Transcribe the entries exactly as given and skip whatever images they hold.

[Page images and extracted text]
---+---
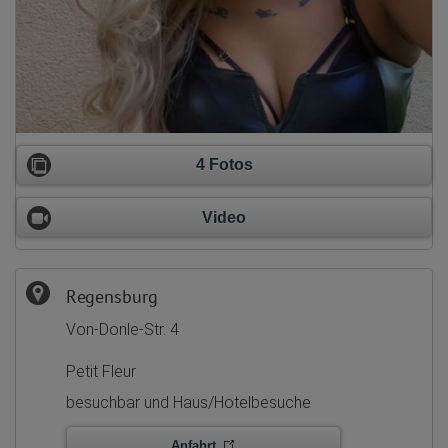
4 Fotos
Video
Regensburg
Von-Donle-Str. 4
Petit Fleur
besuchbar und Haus/Hotelbesuche
Anfahrt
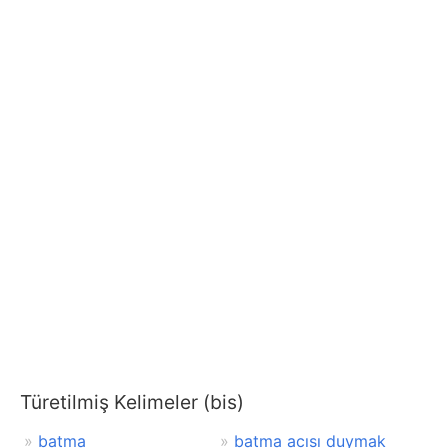
Türetilmiş Kelimeler (bis)
batma
batma acısı duymak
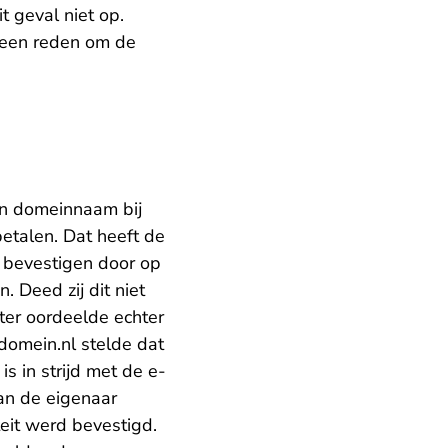
 geval niet op.
 geen reden om de
n domeinnaam bij
etalen. Dat heeft de
 bevestigen door op
. Deed zij dit niet
ter oordeelde echter
omein.nl stelde dat
s in strijd met de e-
an de eigenaar
eit werd bevestigd.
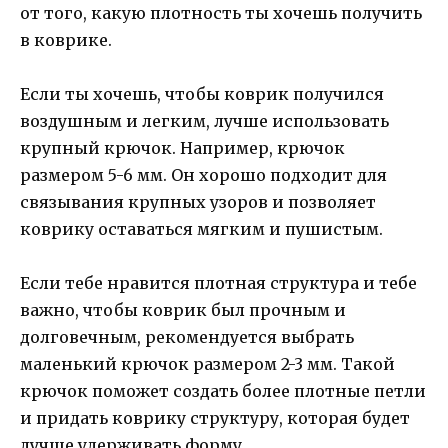
от того, какую плотность ты хочешь получить
в коврике.
Если ты хочешь, чтобы коврик получился
воздушным и легким, лучше использовать
крупный крючок. Например, крючок
размером 5-6 мм. Он хорошо подходит для
связывания крупных узоров и позволяет
коврику оставаться мягким и пушистым.
Если тебе нравится плотная структура и тебе
важно, чтобы коврик был прочным и
долговечным, рекомендуется выбрать
маленький крючок размером 2-3 мм. Такой
крючок поможет создать более плотные петли
и придать коврику структуру, которая будет
лучше удерживать форму.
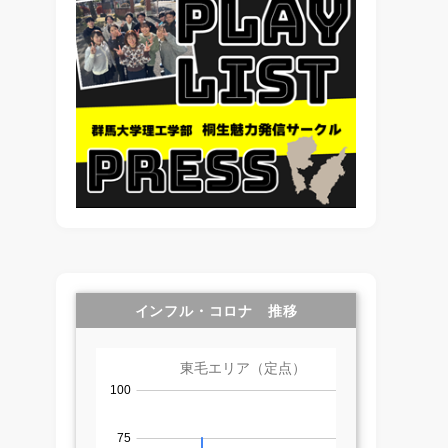
インフル・コロナ 推移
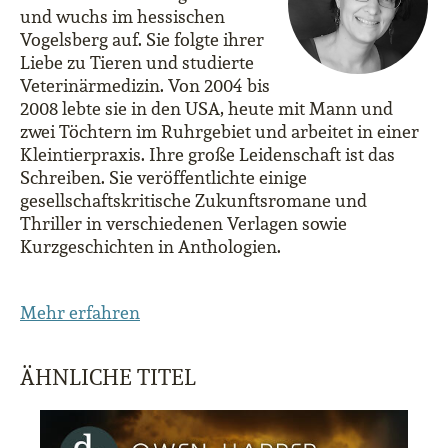
und wuchs im hessischen
Vogelsberg auf. Sie folgte ihrer
Liebe zu Tieren und studierte
Veterinärmedizin. Von 2004 bis
2008 lebte sie in den USA, heute mit Mann und
zwei Töchtern im Ruhrgebiet und arbeitet in einer
Kleintierpraxis. Ihre große Leidenschaft ist das
Schreiben. Sie veröffentlichte einige
gesellschaftskritische Zukunftsromane und
Thriller in verschiedenen Verlagen sowie
Kurzgeschichten in Anthologien.
Mehr erfahren
ÄHNLICHE TITEL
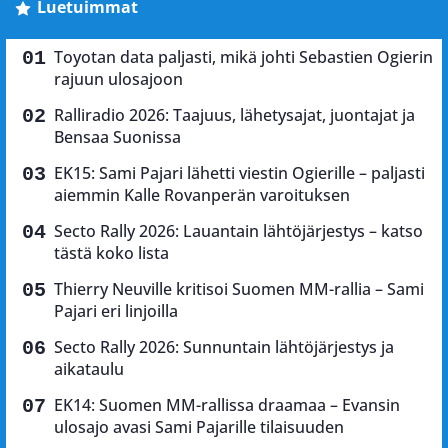
Luetuimmat
Toyotan data paljasti, mikä johti Sebastien Ogierin
rajuun ulosajoon
Ralliradio 2026: Taajuus, lähetysajat, juontajat ja
Bensaa Suonissa
EK15: Sami Pajari lähetti viestin Ogierille – paljasti
aiemmin Kalle Rovanperän varoituksen
Secto Rally 2026: Lauantain lähtöjärjestys – katso
tästä koko lista
Thierry Neuville kritisoi Suomen MM-rallia – Sami
Pajari eri linjoilla
Secto Rally 2026: Sunnuntain lähtöjärjestys ja
aikataulu
EK14: Suomen MM-rallissa draamaa – Evansin
ulosajo avasi Sami Pajarille tilaisuuden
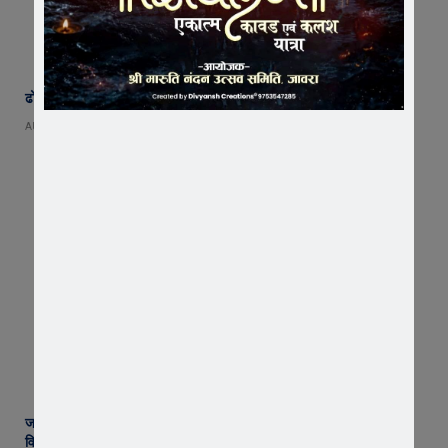
ढोल-मांदल की थाप पर गूंजा जावरा, विश्व आदिवासी दिवस पर उमड़ा जनसैलाब
AUGUST 9, 2026
जावरा के आनंदी हनुमान मुक्तिधाम में महादेव प्रतिमा का भूमि पूजन, मुक्तिधाम के
विकास को मिले 10 लाख !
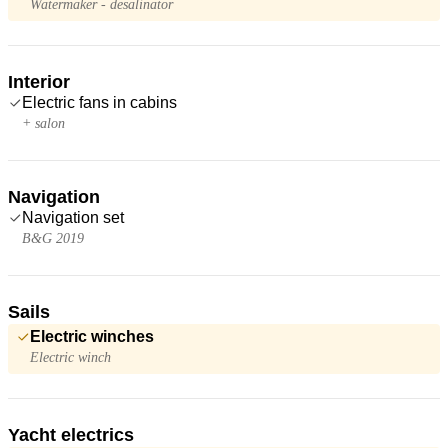
Watermaker - desalinator
Interior
Electric fans in cabins
+ salon
Navigation
Navigation set
B&G 2019
Sails
Electric winches
Electric winch
Yacht electrics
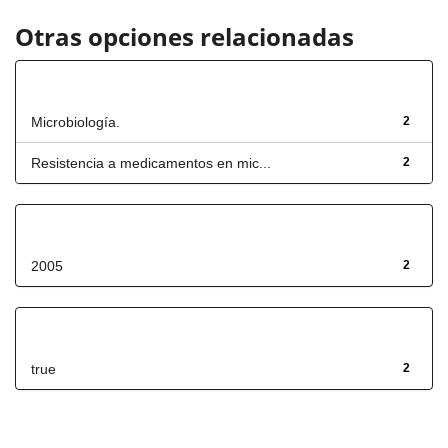
Otras opciones relacionadas
Título
Microbiología.
2
Resistencia a medicamentos en mic...
2
Fecha de lanzamiento
2005
2
Has File(s)
true
2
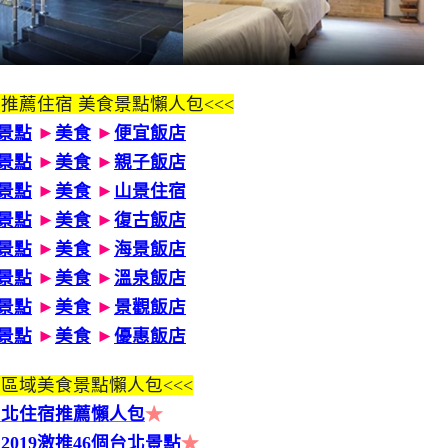
 推薦住宿 美食景點懶人包<<<
景點
►
美食
►
便宜飯店
景點
►
美食
►
親子飯店
景點
►
美食
►
山景住宿
景點
►
美食
►
復古飯店
景點
►
美食
►
海景飯店
景點
►
美食
►
溫泉飯店
景點
►
美食
►
景觀飯店
景點
►
美食
►
優惠飯店
區域美食景點懶人包<<<
台北住宿推薦懶人包
★
2019激推46個台北景點
★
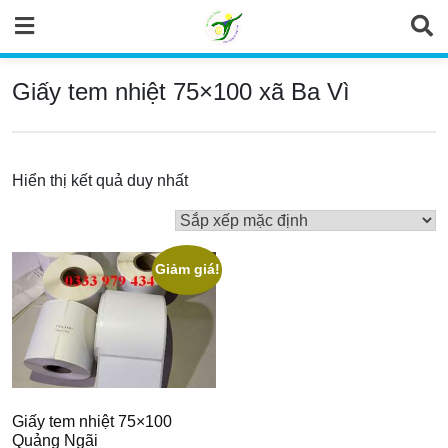
Skip
to
content
Giấy tem nhiệt 75×100 xã Ba Vì
Hiển thị kết quả duy nhất
Giảm giá!
Giấy tem nhiệt 75×100
Quảng Ngãi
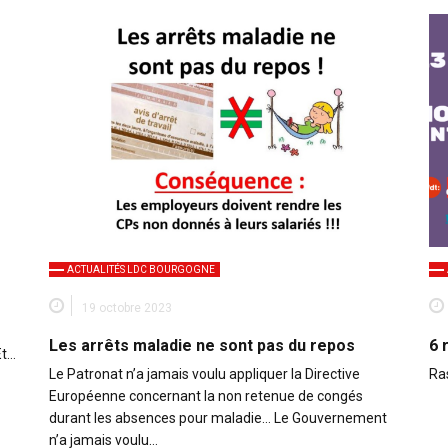
ACTUALITÉS LDC BOURGOGNE
19 octobre 2023
Les arrêts maladie ne sont pas du repos
6 
Et…
Le Patronat n’a jamais voulu appliquer la Directive
Ra
Européenne concernant la non retenue de congés
durant les absences pour maladie… Le Gouvernement
n’a jamais voulu…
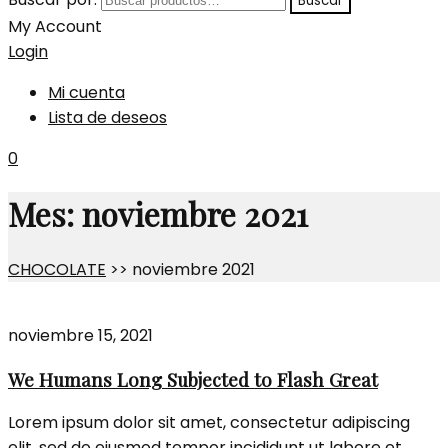
Buscar
My Account
Login
Mi cuenta
Lista de deseos
0
Mes:
noviembre 2021
CHOCOLATE
>>
noviembre 2021
noviembre 15, 2021
We Humans Long Subjected to Flash Great
Lorem ipsum dolor sit amet, consectetur adipiscing
elit, sed do eiusmod tempor incididunt ut labore et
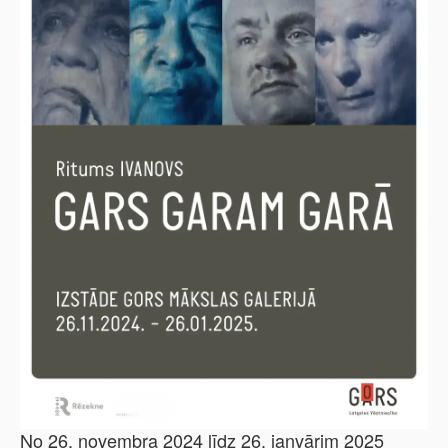
No 26. novembra 2024 līdz 26. janvārim 2025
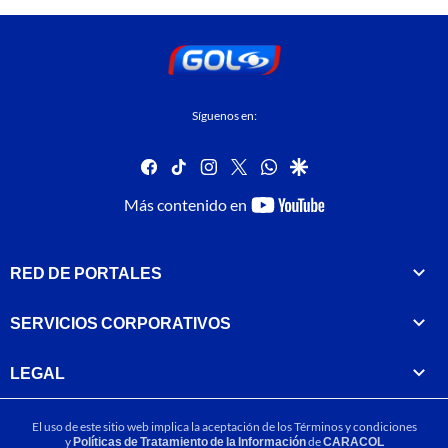
Síguenos en:
facebook
tiktok
instagram
twitter
whatsapp
google
youtube-
Más contenido en
footer
RED DE PORTALES
SERVICIOS CORPORATIVOS
LEGAL
El uso de este sitio web implica la aceptación de los
Términos y condiciones
y
Políticas de Tratamiento de la Información
de
CARACOL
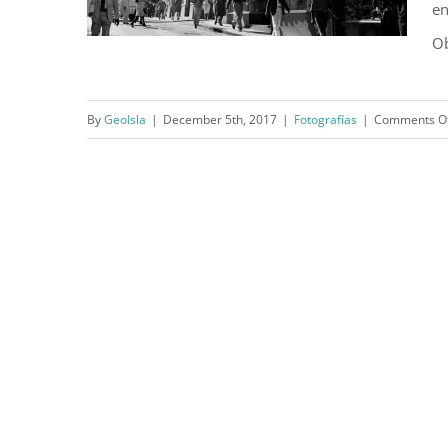
en
Ob
By
GeoIsla
|
December 5th, 2017
|
Fotografías
|
Comments O
Calle San Francisco, Viejo San
Juan (1941)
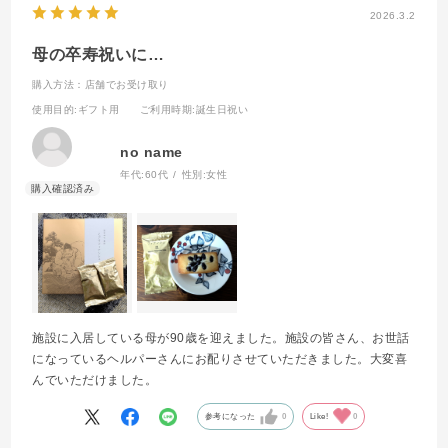
2026.3.2
母の卒寿祝いに…
購入方法：店舗でお受け取り
使用目的
:ギフト用
ご利用時期
:誕生日祝い
no name
年代:
60代
性別:
女性
施設に入居している母が90歳を迎えました。施設の皆さん、お世話
になっているヘルパーさんにお配りさせていただきました。大変喜
んでいただけました。
参考になった
0
Like!
0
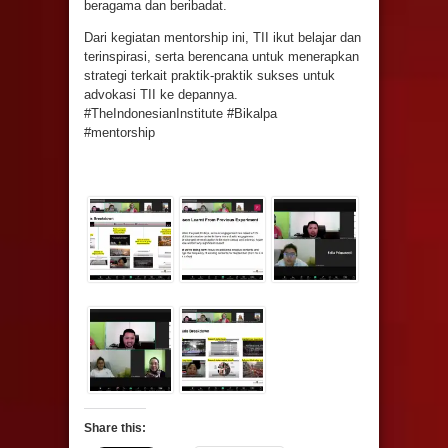
beragama dan beribadat.
Dari kegiatan mentorship ini, TII ikut belajar dan
terinspirasi, serta berencana untuk menerapkan
strategi terkait praktik-praktik sukses untuk
advokasi TII ke depannya.
#TheIndonesianInstitute #Bikalpa
#mentorship
Share this:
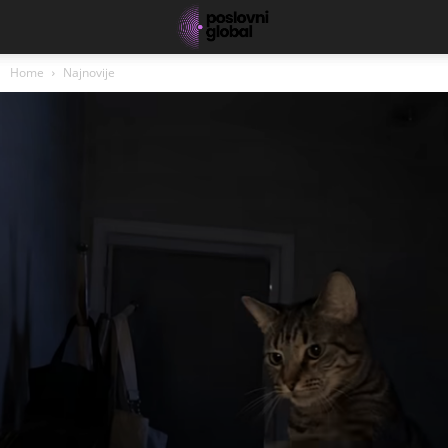
Home
Najnovije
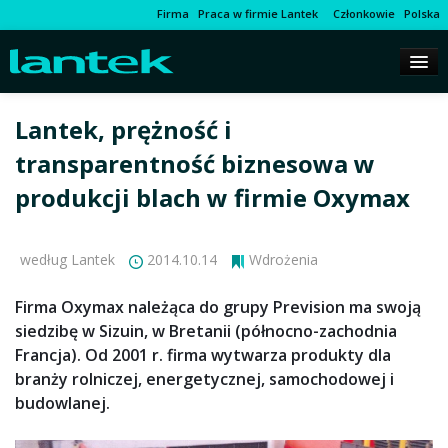
Firma
Praca w firmie Lantek
Członkowie
Polska
Lantek, prężność i
transparentność biznesowa w
produkcji blach w firmie Oxymax
według Lantek
2014.10.14
Wdrożenia
Firma Oxymax należąca do grupy Prevision ma swoją
siedzibę w Sizuin, w Bretanii (północno-zachodnia
Francja). Od 2001 r. firma wytwarza produkty dla
branży rolniczej, energetycznej, samochodowej i
budowlanej.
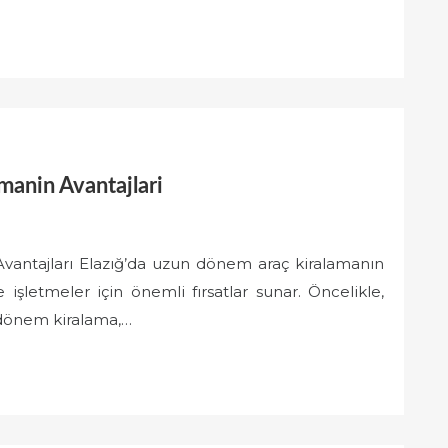
anin Avantajlari
vantajları Elazığ’da uzun dönem araç kiralamanın
işletmeler için önemli fırsatlar sunar. Öncelikle,
 dönem kiralama,…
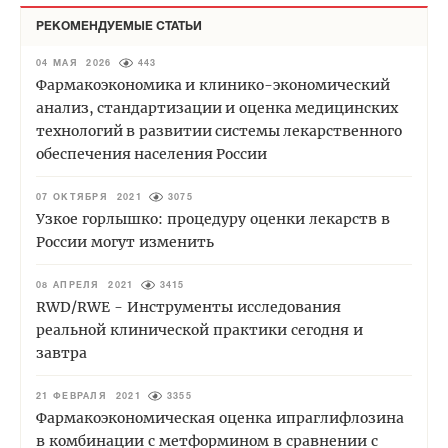
РЕКОМЕНДУЕМЫЕ СТАТЬИ
04 МАЯ 2026
443
Фармакоэкономика и клинико-экономический
анализ, стандартизации и оценка медицинских
технологий в развитии системы лекарственного
обеспечения населения России
07 ОКТЯБРЯ 2021
3075
Узкое горлышко: процедуру оценки лекарств в
России могут изменить
08 АПРЕЛЯ 2021
3415
RWD/RWE - Инструменты исследования
реальной клинической практики сегодня и
завтра
21 ФЕВРАЛЯ 2021
3355
Фармакоэкономическая оценка ипраглифлозина
в комбинации с метформином в сравнении с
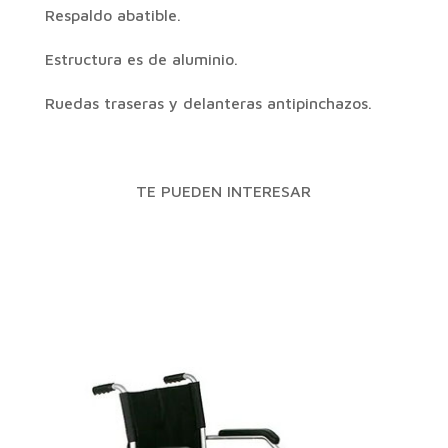
Respaldo abatible.
Estructura es de aluminio.
Ruedas traseras y delanteras antipinchazos.
TE PUEDEN INTERESAR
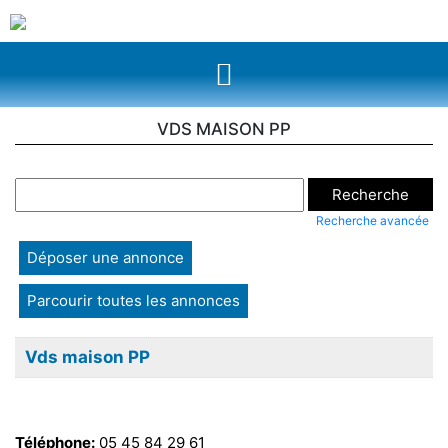
VDS MAISON PP
Recherche avancée
Déposer une annonce
Parcourir toutes les annonces
Vds maison PP
Téléphone:
05 45 84 29 61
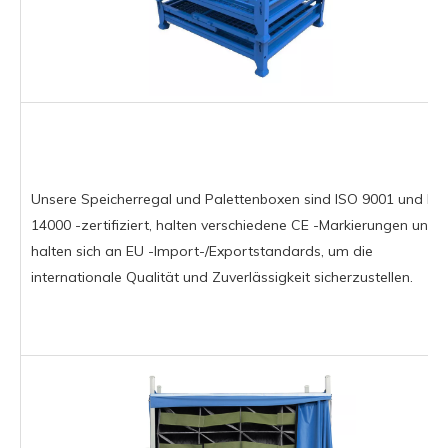
Unsere Speicherregal und Palettenboxen sind ISO 9001 und IS
14000 -zertifiziert, halten verschiedene CE -Markierungen und
halten sich an EU -Import-/Exportstandards, um die
internationale Qualität und Zuverlässigkeit sicherzustellen.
---+---
### Answer for this exercise
4 Fotos
Video
Regensburg
Von-Donle-Str. 4
Petit Fleur
besuchbar und Haus/Hotelbesuche
Anfahrt
Türetilmiş Kelimeler (bis)
batma
batma acısı duymak
 geval niet op.
 geen reden om de
n domeinnaam bij
etalen. Dat heeft de
 bevestigen door op
. Deed zij dit niet
ter oordeelde echter
omein.nl stelde dat
s in strijd met de e-
an de eigenaar
eit werd bevestigd.
от того, какую плотность ты хочешь получить
в коврике.
Если ты хочешь, чтобы коврик получился
воздушным и легким, лучше использовать
крупный крючок. Например, крючок
размером 5-6 мм. Он хорошо подходит для
связывания крупных узоров и позволяет
коврику оставаться мягким и пушистым.
Если тебе нравится плотная структура и тебе
важно, чтобы коврик был прочным и
долговечным, рекомендуется выбрать
маленький крючок размером 2-3 мм. Такой
крючок поможет создать более плотные петли
и придать коврику структуру, которая будет
лучше удерживать форму.
インフル・コロナ 推移
und wuchs im hessischen
Vogelsberg auf. Sie folgte ihrer
Liebe zu Tieren und studierte
Veterinärmedizin. Von 2004 bis
2008 lebte sie in den USA, heute mit Mann und
zwei Töchtern im Ruhrgebiet und arbeitet in einer
Kleintierpraxis. Ihre große Leidenschaft ist das
Schreiben. Sie veröffentlichte einige
gesellschaftskritische Zukunftsromane und
Thriller in verschiedenen Verlagen sowie
Kurzgeschichten in Anthologien.
Mehr erfahren
ÄHNLICHE TITEL
Luetuimmat
Toyotan data paljasti, mikä johti Sebastien Ogierin
rajuun ulosajoon
Ralliradio 2026: Taajuus, lähetysajat, juontajat ja
Bensaa Suonissa
EK15: Sami Pajari lähetti viestin Ogierille – paljasti
aiemmin Kalle Rovanperän varoituksen
Secto Rally 2026: Lauantain lähtöjärjestys – katso
tästä koko lista
Thierry Neuville kritisoi Suomen MM-rallia – Sami
Pajari eri linjoilla
Secto Rally 2026: Sunnuntain lähtöjärjestys ja
aikataulu
EK14: Suomen MM-rallissa draamaa – Evansin
ulosajo avasi Sami Pajarille tilaisuuden
ढोल-मांदल की थाप पर गूंजा जावरा, विश्व आदिवासी दिवस पर उमड़ा जनसैलाब
AUGUST 9, 2026
जावरा के आनंदी हनुमान मुक्तिधाम में महादेव प्रतिमा का भूमि पूजन, मुक्तिधाम के
विकास को मिले 10 लाख !
Watermaker - desalinator
Interior
Electric fans in cabins
+ salon
Navigation
Navigation set
B&G 2019
Sails
Electric winches
Electric winch
Yacht electrics
Otras opciones relacionadas
Título
Microbiología.
2
Resistencia a medicamentos en mic...
2
Fecha de lanzamiento
2005
2
Has File(s)
true
2
 推薦住宿 美食景點懶人包<<<
景點
►
美食
►
便宜飯店
景點
►
美食
►
親子飯店
景點
►
美食
►
山景住宿
景點
►
美食
►
復古飯店
景點
►
美食
►
海景飯店
景點
►
美食
►
溫泉飯店
景點
►
美食
►
景觀飯店
景點
►
美食
►
優惠飯店
區域美食景點懶人包<<<
台北住宿推薦懶人包
★
2019激推46個台北景點
★
Skip
to
content
Giấy tem nhiệt 75×100 xã Ba Vì
Hiển thị kết quả duy nhất
Giảm giá!
Giấy tem nhiệt 75×100
Quảng Ngãi
ACTUALITÉS LDC BOURGOGNE
19 octobre 2023
Les arrêts maladie ne sont pas du repos
6 
Et…
Le Patronat n’a jamais voulu appliquer la Directive
Ra
Européenne concernant la non retenue de congés
durant les absences pour maladie… Le Gouvernement
n’a jamais voulu…
Buscar
My Account
Login
Mi cuenta
Lista de deseos
0
Mes:
noviembre 2021
CHOCOLATE
>>
noviembre 2021
noviembre 15, 2021
We Humans Long Subjected to Flash Great
Lorem ipsum dolor sit amet, consectetur adipiscing
elit, sed do eiusmod tempor incididunt ut labore et
No 26. novembra 2024 līdz 26. janvārim 2025
Síguenos en:
facebook
tiktok
instagram
twitter
whatsapp
google
youtube-
Más contenido en
footer
RED DE PORTALES
SERVICIOS CORPORATIVOS
LEGAL
El uso de este sitio web implica la aceptación de los
Términos y condiciones
y
Políticas de Tratamiento de la Información
de
CARACOL
en
Ob
By
GeoIsla
|
December 5th, 2017
|
Fotografías
|
Comments O
Calle San Francisco, Viejo San
Juan (1941)
2026.3.2
母の卒寿祝いに…
購入方法：店舗でお受け取り
使用目的
:ギフト用
ご利用時期
:誕生日祝い
no name
年代:
60代
性別:
女性
施設に入居している母が90歳を迎えました。施設の皆さん、お世話
になっているヘルパーさんにお配りさせていただきました。大変喜
んでいただけました。
参考になった
0
Like!
0
beragama dan beribadat.
Dari kegiatan mentorship ini, TII ikut belajar dan
terinspirasi, serta berencana untuk menerapkan
strategi terkait praktik-praktik sukses untuk
advokasi TII ke depannya.
#TheIndonesianInstitute #Bikalpa
#mentorship
Share this:
Home
Najnovije
Firma
Praca w firmie Lantek
Członkowie
Polska
Lantek, prężność i
transparentność biznesowa w
produkcji blach w firmie Oxymax
według Lantek
2014.10.14
Wdrożenia
Firma Oxymax należąca do grupy Prevision ma swoją
siedzibę w Sizuin, w Bretanii (północno-zachodnia
Francja). Od 2001 r. firma wytwarza produkty dla
branży rolniczej, energetycznej, samochodowej i
budowlanej.
anin Avantajlari
vantajları Elazığ’da uzun dönem araç kiralamanın
işletmeler için önemli fırsatlar sunar. Öncelikle,
 dönem kiralama,…
РЕКОМЕНДУЕМЫЕ СТАТЬИ
04 МАЯ 2026
443
Фармакоэкономика и клинико-экономический
анализ, стандартизации и оценка медицинских
технологий в развитии системы лекарственного
обеспечения населения России
07 ОКТЯБРЯ 2021
3075
Узкое горлышко: процедуру оценки лекарств в
России могут изменить
08 АПРЕЛЯ 2021
3415
RWD/RWE - Инструменты исследования
реальной клинической практики сегодня и
завтра
21 ФЕВРАЛЯ 2021
3355
Фармакоэкономическая оценка ипраглифлозина
в комбинации с метформином в сравнении с
Respaldo abatible.
Estructura es de aluminio.
Ruedas traseras y delanteras antipinchazos.
TE PUEDEN INTERESAR
VDS MAISON PP
Recherche avancée
Déposer une annonce
Parcourir toutes les annonces
Vds maison PP
Téléphone:
05 45 84 29 61
Unsere Speicherregal und Palettenboxen sind ISO 9001 und IS
14000 -zertifiziert, halten verschiedene CE -Markierungen und
halten sich an EU -Import-/Exportstandards, um die
internationale Qualität und Zuverlässigkeit sicherzustellen.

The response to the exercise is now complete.